■ **Task requirements**: Copy out each line of the listing that has the word "Juli" in it.

■ **Provided records**:
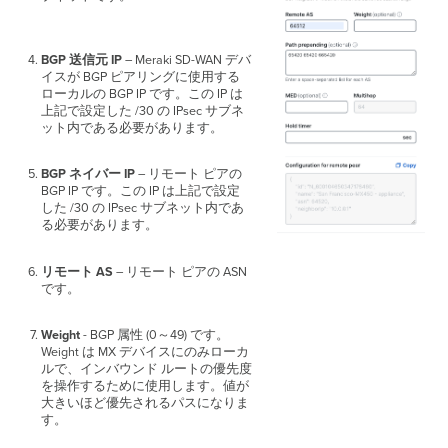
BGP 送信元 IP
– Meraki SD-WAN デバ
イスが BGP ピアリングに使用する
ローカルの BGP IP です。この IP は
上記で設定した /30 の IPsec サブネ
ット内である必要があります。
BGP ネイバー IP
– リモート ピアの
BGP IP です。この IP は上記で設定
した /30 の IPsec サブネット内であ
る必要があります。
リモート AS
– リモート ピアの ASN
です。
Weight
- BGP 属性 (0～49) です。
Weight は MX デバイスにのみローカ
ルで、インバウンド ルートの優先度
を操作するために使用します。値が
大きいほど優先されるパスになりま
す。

...

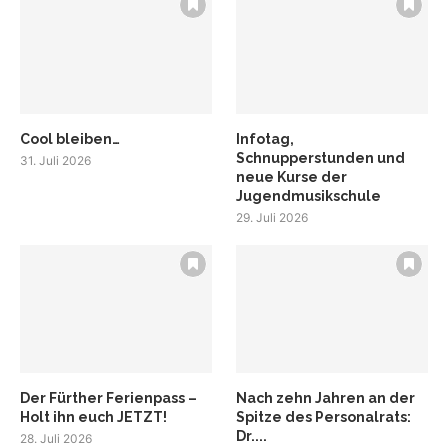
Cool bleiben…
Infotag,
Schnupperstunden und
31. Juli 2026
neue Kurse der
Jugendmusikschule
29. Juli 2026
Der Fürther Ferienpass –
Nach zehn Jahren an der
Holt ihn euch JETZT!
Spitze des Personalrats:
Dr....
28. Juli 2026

■ **Response area**:
31. Juli 2026
29. Juli 2026
28. Juli 2026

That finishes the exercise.